Substance Use & The COVID-19 Pandemic



Since the first human case of COVID-19 in Wuhan City, China, in December 2019, the deadly corona virus has become a global phenomenon infecting 77.1 million and taking the lives of 1.6 million people across the planet (John Hopkins University, 2020). What started as a novel respiratory infection has quickly progressed into a worldwide crisis impacting all age demographics, socioeconomic classes, races, and genders. Alongside the unprecedented global crisis has brought economic struggles, social isolation, and raised challenges for the mental health of all citizens. These universal adversaries are likely to increase unhealthy coping strategies such as substance use to ease the pain of those hit hardest; meanwhile, limit access to available health care along the way.

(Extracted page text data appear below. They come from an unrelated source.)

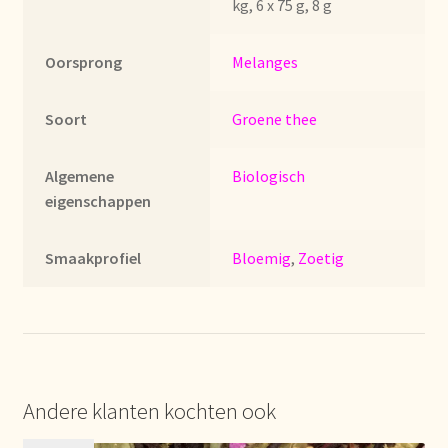
kg, 6 x 75 g, 8 g
Imprint
Oorsprong
Melanges
Kontakt
Lagerangelegenheiten
Soort
Groene thee
Lebensmittelsicherheit
Algemene
Biologisch
eigenschappen
Lista de precios actualizada.
Smaakprofiel
Bloemig
,
Zoetig
Liste de prix actuelle
Marca personal
Meertaligheid
Andere klanten kochten ook
Mehrsprachigkeit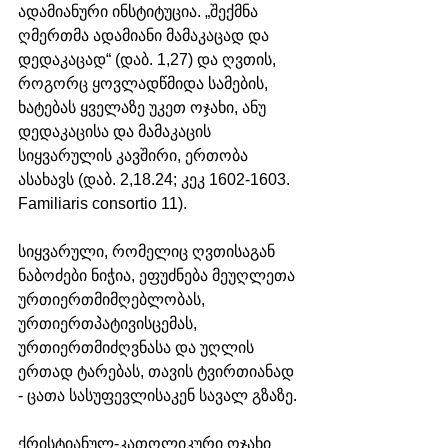
ადამიანური ინსტიტუცია. „შექმნა 
ღმერთმა ადამიანი მამაკაცად და 
დედაკაცად“ (დაბ. 1,27) და ღვთის, 
როგორც ყოვლადწმიდა სამების, 
ხატებას ყველაზე უკეთ ოჯახი, ანუ 
დედაკაცისა და მამაკაცის 
სიყვარულის კავშირი, ერთობა 
ასახავს (დაბ. 2,18.24; კეკ 1602-1603. 
Familiaris consortio 11). 
სიყვარული, რომელიც ღვთისაგან 
ნაბოძები ნიჭია, ეფუძნება მეუღლეთა 
ურთიერთმიმღებლობას, 
ურთიერთპატივისცემას, 
ურთიერთმიძღვნასა და უღლის 
ერთად ტარებას, თავის ტვირთიანად 
- ცათა სასუფევლისაკენ სავალ გზაზე. 
ქრისტიანულ-კათოლიკური ოჯახი 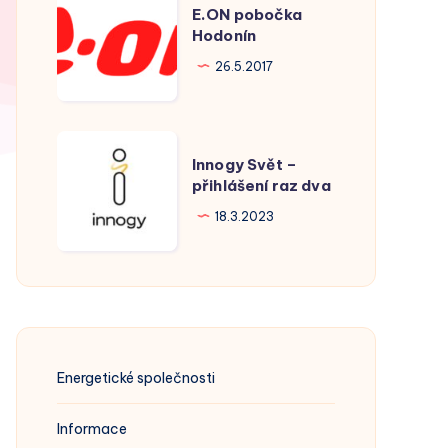
E.ON pobočka
pobočka
Hodonín
Hodonín
26.5.2017
Innogy
Innogy Svět –
Svět
přihlášení raz dva
–
18.3.2023
přihlášení
raz
dva
Energetické společnosti
Informace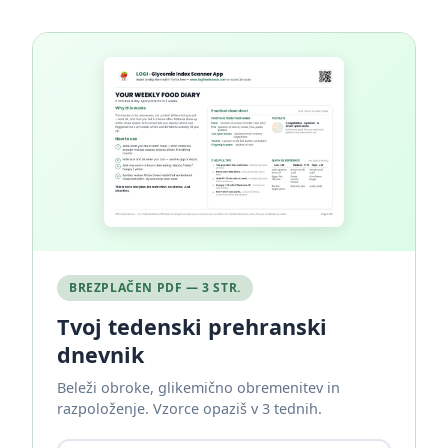
BREZPLAČEN PDF — 3 STR.
Tvoj tedenski prehranski
dnevnik
Beleži obroke, glikemično obremenitev in
razpoloženje. Vzorce opaziš v 3 tednih.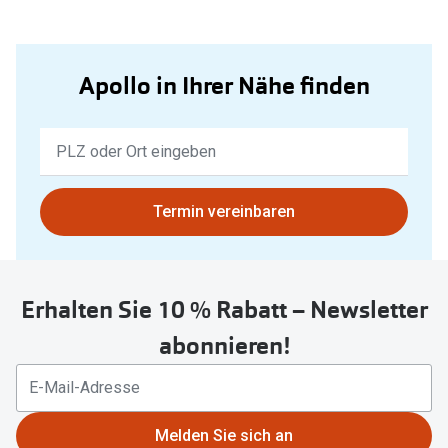
Apollo in Ihrer Nähe finden
Keine
Ergebnisse
gefunden.
Bitte
Termin vereinbaren
nutzen
Sie
untenstehenden
Erhalten Sie 10 % Rabatt – Newsletter
Button
um
abonnieren!
Ihren
aktuellen
Standort
zu
Melden Sie sich an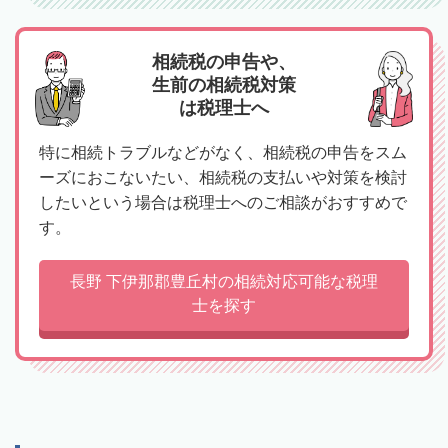
相続税の申告や、
生前の相続税対策
は税理士へ
特に相続トラブルなどがなく、相続税の申告をスム
ーズにおこないたい、相続税の支払いや対策を検討
したいという場合は税理士へのご相談がおすすめで
す。
長野 下伊那郡豊丘村の相続対応可能な税理
士を探す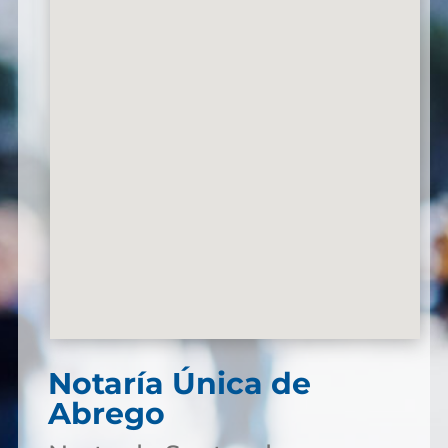
Notaría Única de
Abrego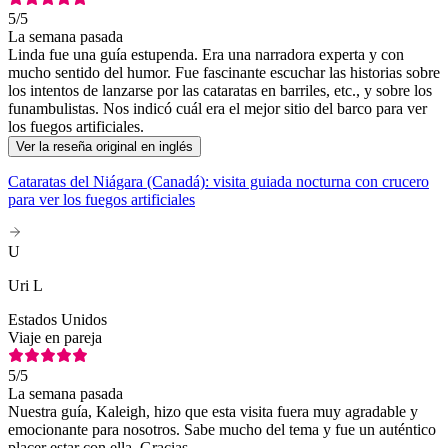
5
/5
La semana pasada
Linda fue una guía estupenda. Era una narradora experta y con
mucho sentido del humor. Fue fascinante escuchar las historias sobre
los intentos de lanzarse por las cataratas en barriles, etc., y sobre los
funambulistas. Nos indicó cuál era el mejor sitio del barco para ver
los fuegos artificiales.
Ver la reseña original en inglés
Cataratas del Niágara (Canadá): visita guiada nocturna con crucero
para ver los fuegos artificiales
U
Uri L
Estados Unidos
Viaje en pareja
5
/5
La semana pasada
Nuestra guía, Kaleigh, hizo que esta visita fuera muy agradable y
emocionante para nosotros. Sabe mucho del tema y fue un auténtico
placer estar con ella. Gracias.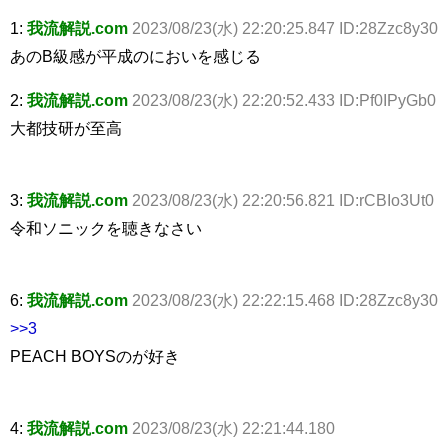
1:
我流解説.com
2023/08/23(水) 22:20:25.847 ID:28Zzc8y30
あのB級感が平成のにおいを感じる
2:
我流解説.com
2023/08/23(水) 22:20:52.433 ID:Pf0IPyGb0
大都技研が至高
3:
我流解説.com
2023/08/23(水) 22:20:56.821 ID:rCBIo3Ut0
令和ソニックを聴きなさい
6:
我流解説.com
2023/08/23(水) 22:22:15.468 ID:28Zzc8y30
>>3
PEACH BOYSのが好き
4:
我流解説.com
2023/08/23(水) 22:21:44.180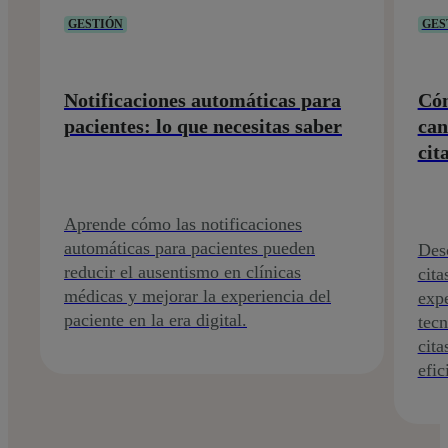
GESTIÓN
GES
Notificaciones automáticas para
Cóm
pacientes: lo que necesitas saber
can
cit
Aprende cómo las notificaciones
automáticas para pacientes pueden
Des
reducir el ausentismo en clínicas
cita
médicas y mejorar la experiencia del
expe
paciente en la era digital.
tecn
cita
efic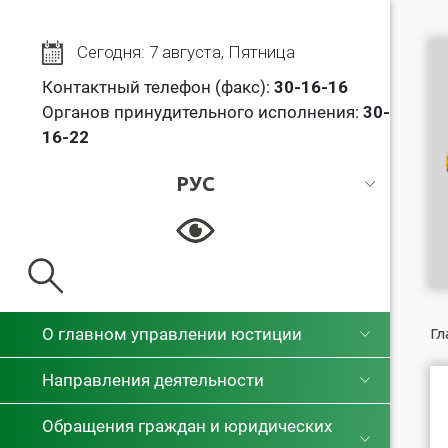
Сегодня: 7 августа, Пятница
Контактный телефон (факс):
30
-16-16
Органов принудительного исполнения:
30-
16-22
РУС
РУС
БЕЛ
О главном управлении юстиции
Гл
Направления деятельности
Обращения граждан и юридических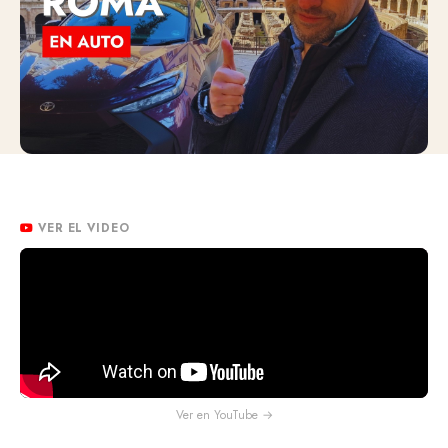
VER EL VIDEO
Ver en YouTube →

Thus, this raises an important question for academic inquiry, how has the COVID-19 pandemic impacted substance use across borders?

Substance Use in the Pandemic

            Alcohol, tobacco, narcotics, and internet dependence are amongst the world’s most common and problematic addictions that influence the lives of many (Sun et all, 2020). The COVID-19 pandemic’s social and economic impacts have undoubtedly induced widespread uncertainty and maladaptive psychological reactions, which are likely to increase addictive behaviours, including substance use, especially amongst those who struggle with addiction (Sun et al, 2020; Marsden et al, 2020; Gritsenko et al, 2020). Previous studies have reported on the impacts that calamity such as natural disasters, terrorist attacks, war, and the SARS epidemic have on increasing addictive behaviours like drug use, alcohol consumption, and extensive internet use (Sun et al, 2020). With this pre-existing knowledge on the effects of crisis on substance use, it is unsurprising that many inquiries have already been made into the COVID-19 pandemic specifically.

            Pandemic related quarantines, policies, and restrictions are associated with negative financial outcomes on living conditions and tend to increase mental health risks, especially when people face unemployment (Gritsenko et al, 2020). In particular, evidence about the psychological effects of coronavirus point to conditions of post-traumatic stress disorder (PTSD), suicidal tendencies, depression, fear, stigma, boredom, and stress concerning the loss of life-sustaining resources (Gitsenko et al, 2020).  “Substance use, especially tobacco, alcohol, cannabis, and prescription drugs, tends to be increased as a means of coping and self-medication” (Gitsekso et al, 2020, p. 2). According to Marsden and colleagues, poverty, insecurity, and poor mental health will be severely augmented by COVID-19 social distancing protocols which will affect those with addictive disorders greatly as evidence shows addiction is increased when socially pleasurable stimuli are scarce (Marsden et al, 2020). Many scholars have theorized that COVID-19 related stress, anxiety, psychological trauma, and social isolation associate with increases in the consumption of substances both licit and illicit. This is especially concerning because increased substance use has the potential to intensify the financial and psychological problems faced by pandemic stressors.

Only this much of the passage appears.